Listed entries section start

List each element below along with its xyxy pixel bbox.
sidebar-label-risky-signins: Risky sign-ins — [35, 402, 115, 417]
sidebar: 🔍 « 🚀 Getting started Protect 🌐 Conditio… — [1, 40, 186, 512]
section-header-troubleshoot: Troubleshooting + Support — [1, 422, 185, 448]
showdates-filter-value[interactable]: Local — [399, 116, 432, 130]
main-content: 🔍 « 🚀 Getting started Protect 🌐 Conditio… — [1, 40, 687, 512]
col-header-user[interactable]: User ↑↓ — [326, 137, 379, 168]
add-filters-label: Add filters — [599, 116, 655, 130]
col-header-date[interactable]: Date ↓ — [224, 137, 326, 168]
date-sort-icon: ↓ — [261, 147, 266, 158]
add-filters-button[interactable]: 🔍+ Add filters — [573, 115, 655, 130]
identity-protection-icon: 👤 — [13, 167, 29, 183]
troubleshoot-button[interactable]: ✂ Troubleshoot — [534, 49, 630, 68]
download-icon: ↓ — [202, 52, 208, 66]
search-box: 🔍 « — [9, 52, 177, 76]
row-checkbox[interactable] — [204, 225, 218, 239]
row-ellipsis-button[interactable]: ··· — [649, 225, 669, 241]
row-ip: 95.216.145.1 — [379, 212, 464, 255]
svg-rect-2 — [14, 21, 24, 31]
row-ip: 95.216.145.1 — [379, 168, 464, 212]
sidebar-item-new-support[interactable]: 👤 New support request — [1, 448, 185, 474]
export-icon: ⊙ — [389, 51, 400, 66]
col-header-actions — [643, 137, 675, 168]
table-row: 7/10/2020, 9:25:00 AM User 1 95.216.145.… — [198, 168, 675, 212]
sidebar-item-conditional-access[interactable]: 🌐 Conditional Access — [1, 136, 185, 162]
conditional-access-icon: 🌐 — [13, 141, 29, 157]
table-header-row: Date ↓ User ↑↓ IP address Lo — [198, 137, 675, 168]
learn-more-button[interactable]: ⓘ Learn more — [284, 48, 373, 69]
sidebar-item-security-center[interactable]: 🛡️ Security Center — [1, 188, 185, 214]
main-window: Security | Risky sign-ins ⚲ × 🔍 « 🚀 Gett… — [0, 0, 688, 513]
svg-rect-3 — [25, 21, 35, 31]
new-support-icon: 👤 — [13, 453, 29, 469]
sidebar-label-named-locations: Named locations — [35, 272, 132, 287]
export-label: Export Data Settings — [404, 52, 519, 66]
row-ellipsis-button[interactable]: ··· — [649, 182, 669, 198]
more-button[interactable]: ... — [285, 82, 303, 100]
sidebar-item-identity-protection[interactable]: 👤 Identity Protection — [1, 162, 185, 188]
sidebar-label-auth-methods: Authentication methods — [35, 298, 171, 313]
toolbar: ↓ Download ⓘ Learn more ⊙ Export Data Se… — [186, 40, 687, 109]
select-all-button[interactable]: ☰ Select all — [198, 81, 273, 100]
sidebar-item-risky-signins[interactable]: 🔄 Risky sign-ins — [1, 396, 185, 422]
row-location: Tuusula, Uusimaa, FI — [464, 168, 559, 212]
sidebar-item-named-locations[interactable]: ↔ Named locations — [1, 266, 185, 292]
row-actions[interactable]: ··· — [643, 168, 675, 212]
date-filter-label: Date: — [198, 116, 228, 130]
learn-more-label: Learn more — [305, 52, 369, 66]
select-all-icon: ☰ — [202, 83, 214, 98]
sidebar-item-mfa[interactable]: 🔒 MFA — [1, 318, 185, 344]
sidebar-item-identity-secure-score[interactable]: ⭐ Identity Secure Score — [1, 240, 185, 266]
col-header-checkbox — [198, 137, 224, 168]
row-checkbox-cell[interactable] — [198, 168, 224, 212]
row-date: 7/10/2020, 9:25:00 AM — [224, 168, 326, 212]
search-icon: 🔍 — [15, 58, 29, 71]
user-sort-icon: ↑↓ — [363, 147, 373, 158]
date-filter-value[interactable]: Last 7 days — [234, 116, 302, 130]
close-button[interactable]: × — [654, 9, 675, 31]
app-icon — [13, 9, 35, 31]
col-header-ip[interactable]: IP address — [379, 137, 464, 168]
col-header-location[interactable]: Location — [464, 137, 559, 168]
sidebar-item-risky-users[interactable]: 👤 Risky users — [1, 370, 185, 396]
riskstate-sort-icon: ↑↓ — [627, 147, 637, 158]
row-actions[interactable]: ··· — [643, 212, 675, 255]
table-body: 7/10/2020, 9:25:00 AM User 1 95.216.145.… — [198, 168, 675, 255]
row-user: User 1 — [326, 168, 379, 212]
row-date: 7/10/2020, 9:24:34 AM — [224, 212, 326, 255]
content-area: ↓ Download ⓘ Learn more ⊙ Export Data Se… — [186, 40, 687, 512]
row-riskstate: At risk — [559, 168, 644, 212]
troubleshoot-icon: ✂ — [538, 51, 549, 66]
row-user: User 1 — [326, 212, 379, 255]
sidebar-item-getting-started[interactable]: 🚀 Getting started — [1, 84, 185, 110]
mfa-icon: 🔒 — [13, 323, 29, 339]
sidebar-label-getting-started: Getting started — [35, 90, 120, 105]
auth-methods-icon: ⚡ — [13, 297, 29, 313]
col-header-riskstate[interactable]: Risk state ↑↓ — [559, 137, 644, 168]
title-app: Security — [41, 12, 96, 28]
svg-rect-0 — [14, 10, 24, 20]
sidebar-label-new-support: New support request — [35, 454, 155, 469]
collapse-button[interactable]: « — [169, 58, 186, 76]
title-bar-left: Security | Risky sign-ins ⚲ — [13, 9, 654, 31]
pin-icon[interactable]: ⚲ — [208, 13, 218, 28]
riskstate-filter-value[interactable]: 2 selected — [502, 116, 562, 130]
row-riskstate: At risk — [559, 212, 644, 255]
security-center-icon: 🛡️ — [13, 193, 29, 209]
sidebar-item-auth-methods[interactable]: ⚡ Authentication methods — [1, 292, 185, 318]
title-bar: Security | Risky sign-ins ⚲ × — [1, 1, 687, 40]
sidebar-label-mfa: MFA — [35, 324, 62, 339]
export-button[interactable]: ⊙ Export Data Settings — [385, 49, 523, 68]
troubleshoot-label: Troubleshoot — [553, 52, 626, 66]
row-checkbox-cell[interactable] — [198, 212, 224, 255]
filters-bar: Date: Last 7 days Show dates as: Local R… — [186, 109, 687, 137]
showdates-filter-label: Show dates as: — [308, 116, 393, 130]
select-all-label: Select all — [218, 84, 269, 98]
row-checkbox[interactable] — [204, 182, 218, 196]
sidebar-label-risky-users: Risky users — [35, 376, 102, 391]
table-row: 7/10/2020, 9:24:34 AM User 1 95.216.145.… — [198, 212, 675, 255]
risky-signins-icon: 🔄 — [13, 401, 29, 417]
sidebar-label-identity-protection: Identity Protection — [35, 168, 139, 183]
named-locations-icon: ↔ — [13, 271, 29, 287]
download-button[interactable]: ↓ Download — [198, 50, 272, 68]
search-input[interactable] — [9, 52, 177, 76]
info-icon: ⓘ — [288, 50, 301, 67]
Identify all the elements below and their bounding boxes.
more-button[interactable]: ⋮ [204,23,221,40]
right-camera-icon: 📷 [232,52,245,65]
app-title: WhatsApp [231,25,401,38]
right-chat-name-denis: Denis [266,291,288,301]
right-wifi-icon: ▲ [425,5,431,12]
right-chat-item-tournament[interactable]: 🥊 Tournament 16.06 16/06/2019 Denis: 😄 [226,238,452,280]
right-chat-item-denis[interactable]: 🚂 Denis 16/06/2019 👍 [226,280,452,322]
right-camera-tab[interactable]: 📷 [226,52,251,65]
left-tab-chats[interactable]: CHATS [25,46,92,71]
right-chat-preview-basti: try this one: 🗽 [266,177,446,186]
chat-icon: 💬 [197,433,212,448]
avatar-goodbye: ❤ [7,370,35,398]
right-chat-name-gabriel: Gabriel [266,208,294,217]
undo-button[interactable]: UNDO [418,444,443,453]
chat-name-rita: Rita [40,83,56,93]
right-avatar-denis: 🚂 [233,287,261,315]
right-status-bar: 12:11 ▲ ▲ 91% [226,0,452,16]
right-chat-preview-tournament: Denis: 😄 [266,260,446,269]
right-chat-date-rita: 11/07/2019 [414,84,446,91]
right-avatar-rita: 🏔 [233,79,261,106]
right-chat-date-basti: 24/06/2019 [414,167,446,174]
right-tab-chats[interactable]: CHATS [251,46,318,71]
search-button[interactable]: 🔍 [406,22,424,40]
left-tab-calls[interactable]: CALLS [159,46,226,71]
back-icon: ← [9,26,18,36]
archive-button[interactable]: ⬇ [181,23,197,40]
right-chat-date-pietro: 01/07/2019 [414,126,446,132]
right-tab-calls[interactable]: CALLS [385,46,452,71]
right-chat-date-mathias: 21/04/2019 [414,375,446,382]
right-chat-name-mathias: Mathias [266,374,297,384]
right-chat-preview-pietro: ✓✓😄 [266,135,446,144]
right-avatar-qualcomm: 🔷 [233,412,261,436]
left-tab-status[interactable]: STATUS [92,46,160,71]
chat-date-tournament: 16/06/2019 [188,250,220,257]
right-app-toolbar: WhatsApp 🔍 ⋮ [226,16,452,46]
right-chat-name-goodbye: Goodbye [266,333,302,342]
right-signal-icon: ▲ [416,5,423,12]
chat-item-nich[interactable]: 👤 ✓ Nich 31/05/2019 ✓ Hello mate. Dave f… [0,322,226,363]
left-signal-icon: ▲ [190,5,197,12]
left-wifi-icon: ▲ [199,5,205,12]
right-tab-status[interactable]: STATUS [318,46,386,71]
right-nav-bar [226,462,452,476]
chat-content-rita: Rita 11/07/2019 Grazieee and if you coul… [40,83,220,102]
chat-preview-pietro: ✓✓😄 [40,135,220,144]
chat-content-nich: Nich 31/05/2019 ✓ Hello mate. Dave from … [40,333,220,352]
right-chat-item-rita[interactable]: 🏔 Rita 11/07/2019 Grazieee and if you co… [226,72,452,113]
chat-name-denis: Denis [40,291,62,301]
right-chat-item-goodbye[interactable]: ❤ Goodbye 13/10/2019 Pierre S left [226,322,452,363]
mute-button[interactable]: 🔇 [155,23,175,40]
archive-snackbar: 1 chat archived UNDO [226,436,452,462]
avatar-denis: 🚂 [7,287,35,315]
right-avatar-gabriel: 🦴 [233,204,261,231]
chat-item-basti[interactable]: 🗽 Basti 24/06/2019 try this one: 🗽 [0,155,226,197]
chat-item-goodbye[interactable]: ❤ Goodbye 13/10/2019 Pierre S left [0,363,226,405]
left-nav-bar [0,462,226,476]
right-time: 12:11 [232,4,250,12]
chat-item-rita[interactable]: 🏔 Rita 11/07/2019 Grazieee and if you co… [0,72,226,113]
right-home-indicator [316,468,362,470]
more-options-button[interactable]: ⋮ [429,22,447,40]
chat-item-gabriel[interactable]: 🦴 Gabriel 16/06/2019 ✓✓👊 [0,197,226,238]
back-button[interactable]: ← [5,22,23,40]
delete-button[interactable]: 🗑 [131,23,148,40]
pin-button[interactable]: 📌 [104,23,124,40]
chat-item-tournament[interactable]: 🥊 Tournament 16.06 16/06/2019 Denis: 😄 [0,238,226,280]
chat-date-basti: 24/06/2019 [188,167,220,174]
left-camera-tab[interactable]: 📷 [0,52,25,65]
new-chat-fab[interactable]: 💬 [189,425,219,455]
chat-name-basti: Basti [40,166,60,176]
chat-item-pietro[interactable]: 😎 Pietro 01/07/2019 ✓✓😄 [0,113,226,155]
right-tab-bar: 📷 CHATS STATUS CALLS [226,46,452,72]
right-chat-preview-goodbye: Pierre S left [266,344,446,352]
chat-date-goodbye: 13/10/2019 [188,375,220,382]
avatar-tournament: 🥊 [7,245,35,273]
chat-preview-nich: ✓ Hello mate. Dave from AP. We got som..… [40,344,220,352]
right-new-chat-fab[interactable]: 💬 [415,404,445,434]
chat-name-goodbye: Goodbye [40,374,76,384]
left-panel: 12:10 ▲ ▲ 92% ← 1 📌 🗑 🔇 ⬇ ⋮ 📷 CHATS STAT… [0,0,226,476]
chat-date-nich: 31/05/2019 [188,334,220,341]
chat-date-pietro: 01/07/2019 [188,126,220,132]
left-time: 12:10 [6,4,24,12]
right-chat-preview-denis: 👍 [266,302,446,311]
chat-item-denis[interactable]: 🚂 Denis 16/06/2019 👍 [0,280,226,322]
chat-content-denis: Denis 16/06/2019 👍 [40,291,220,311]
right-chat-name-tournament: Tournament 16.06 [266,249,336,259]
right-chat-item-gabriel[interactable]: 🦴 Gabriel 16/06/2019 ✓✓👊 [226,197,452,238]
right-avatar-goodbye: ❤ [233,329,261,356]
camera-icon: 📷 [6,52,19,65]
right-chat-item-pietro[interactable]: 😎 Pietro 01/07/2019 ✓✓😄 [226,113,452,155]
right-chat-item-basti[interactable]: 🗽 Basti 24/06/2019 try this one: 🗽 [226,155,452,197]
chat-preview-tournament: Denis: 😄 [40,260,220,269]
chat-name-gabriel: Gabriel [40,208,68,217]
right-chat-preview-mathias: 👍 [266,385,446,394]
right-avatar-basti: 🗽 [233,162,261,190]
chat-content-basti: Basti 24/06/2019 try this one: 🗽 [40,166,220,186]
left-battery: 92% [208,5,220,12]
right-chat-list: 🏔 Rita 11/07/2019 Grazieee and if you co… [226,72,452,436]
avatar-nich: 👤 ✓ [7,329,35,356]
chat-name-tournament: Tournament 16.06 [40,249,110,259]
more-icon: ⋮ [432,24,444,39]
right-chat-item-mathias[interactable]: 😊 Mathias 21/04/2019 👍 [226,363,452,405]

Listed entries section end

Exercise aim:
How many lines of the listing above contain the string "users"? Respond with the number and no other text.

Answer to the exercise:
2